Daha yeşil, dijital, sosyal bir Avrupa’ya doğru



Tüm dünya için ‘yeni normal’ ve Avrupa için yeni bir dönemin ilk anlarını yaşıyoruz.

Ukrayna’daki savaş – Avrupa’daki bir savaş – bildiğimiz şekliyle küreselleşmenin sonunu işaret etti ve öngörülemeyen sonuçları olan bir istikrarsızlık döneminin başlangıcına işaret etti.

Ülkeler ve vatandaşlar için tekrarlanan krizler ve benzeri görülmemiş zorluklarla zaten kırılgan bir ortamda, Avrupa’nın ekonomik refahını, enerji özerkliğini ve halkının refahını sağlayacak esnek politikalara yatırım yapması isteniyor.

Avrupa Komisyonu’nun daha yeşil ve daha dijital politikalara yönelik iddialı planları, güvenliği, finansal istikrarı ve yüksek yaşam standartlarını garanti edebilecek sürdürülebilir bir Avrupa’nın yaratılması için bir katalizör olma potansiyeline sahiptir.

Yine de başarıları, bu politikaların toplumsal olarak adil olup olmayacağına bağlıdır. Çünkü bu tür derin reformlar ancak toplumumuzun tüm üyeleri ve grupları arasında geniş bir fikir birliğine dayandığı takdirde başarılı olabilir: tüm topluluk tarafından desteklenmesi gerekir.

Farklı açılış konuşmaları, video mesajları, interaktif çalıştaylar ve müteakip genel kurul tartışmaları aracılığıyla bu yılki Yaz günleri medya ortağı olarak EUobserver ile, neyin tehlikede olduğunu anlamak ve geçiş süreçlerinin merkezinde toplumsal gündemi tutmanın önemini değerlendirmek için düşüncelerimizi ve fikirlerimizi düzenlememize yardımcı oldu.

Tartışmalar netleşti:

• Sosyal adalet, çok seviyeli, çok sektörlü, çok uluslu işbirliği, katılım ve sahiplenme anlamına gelir. Çevre politikalarını ve dijitalleşmeyi sürdürülebilirlik için gerçek bir etkinleştiriciye dönüştürmek, ülkeler, pazarlar ve sektörler arasında işbirliğini gerektirir.

• Sosyal adalet, yeşil/dijital geçişlerin işçi merkezli olması gerektiği anlamına gelir. Sosyal ilişkiler, işgücü piyasaları ve istihdam için geçişlerin sonuçları çok büyük olacak ve ekonomilerimizin neredeyse tüm sektörlerine yayılacak. Bunun için, tüm geçiş süreci boyunca sosyal diyaloğu ve toplulukların katılımını sağlamak için güçlü mekanizmalara ihtiyacımız var.

Yeni Nesil ABve özellikle İyileştirme ve Dayanıklılık Tesisi ulusal toparlanma ve dayanıklılık planları güçlü bir katma değer yaratabilir ve geçişler sırasında sosyal politikaları destekleyebilir. Bunu sağlamak için planların uygulanmasını ve reformların güvenilirliğini ve sürdürülebilirliğini dikkatle değerlendirmeliyiz.

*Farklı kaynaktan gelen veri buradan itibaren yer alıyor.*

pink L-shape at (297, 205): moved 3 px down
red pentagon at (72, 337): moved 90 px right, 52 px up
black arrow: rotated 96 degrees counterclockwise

• Sürdürülebilirlik, uygun beceriler ve kamu hizmetlerinin yerine getirilmesini gerektirir. Eğitim sistemlerimiz, mevcut eğilimlerin gereksinimlerini karşılayacak ve öğrencileri ve çalışanları zamanımızın zorluklarına hazırlayacak şekilde uyarlanmalı ve vatandaşların temel haklarını, refahını ve uyumunu garanti edebilmek için kamu hizmetlerinin mali olarak desteklenmesi gerekir. toplumlarımızdan. Yeşil geçiş sırasında vatandaşları ve işçileri koruyabilmek için, Avrupa Sosyal Haklar Sütunu ve Porto Deklarasyonu’nu temel alan AB Yeşil Anlaşması’nda güçlü bir sosyal boyuta ihtiyacımız var.

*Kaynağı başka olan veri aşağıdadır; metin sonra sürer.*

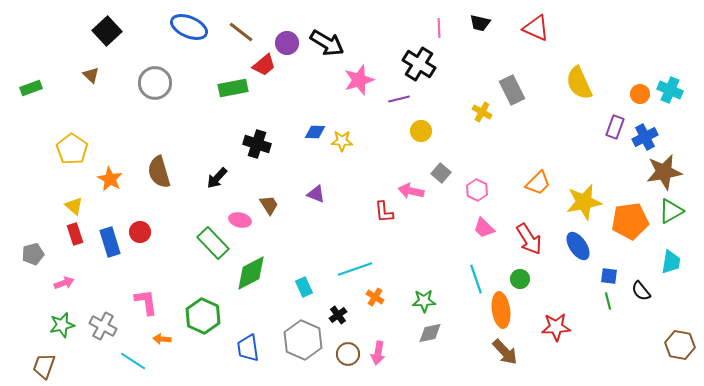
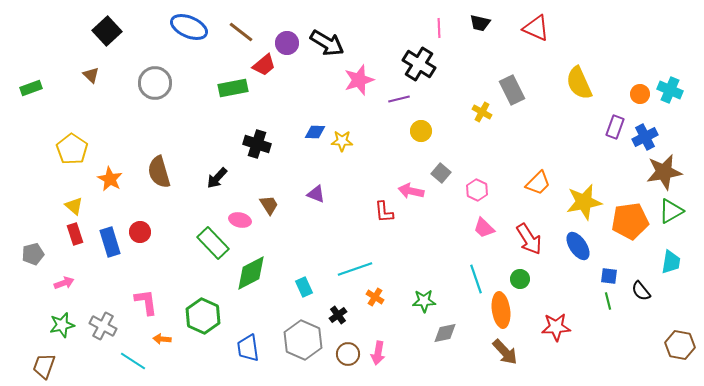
gray diamond at (430, 333): moved 15 px right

İddialı planlar tasarlamadan ve uygulamadan önce, bunların toplum, vatandaşlar ve işçiler için olası yararlarını ve risklerini her zaman haritalandırmalıyız.

Bunu sağlamak için işçilere ve temsilcilerine merkezi bir ses verilmelidir. Yeşil-dijital dönüşüm adil bir geçiş olmalıdır. İşçilerle birlikte yapılmalı, onlara değil. Aksi takdirde sürdürülebilir olmayacaktır.

Daha fazla bilgi ve ayrıntı için bkz. CESI’nin son pozisyonu.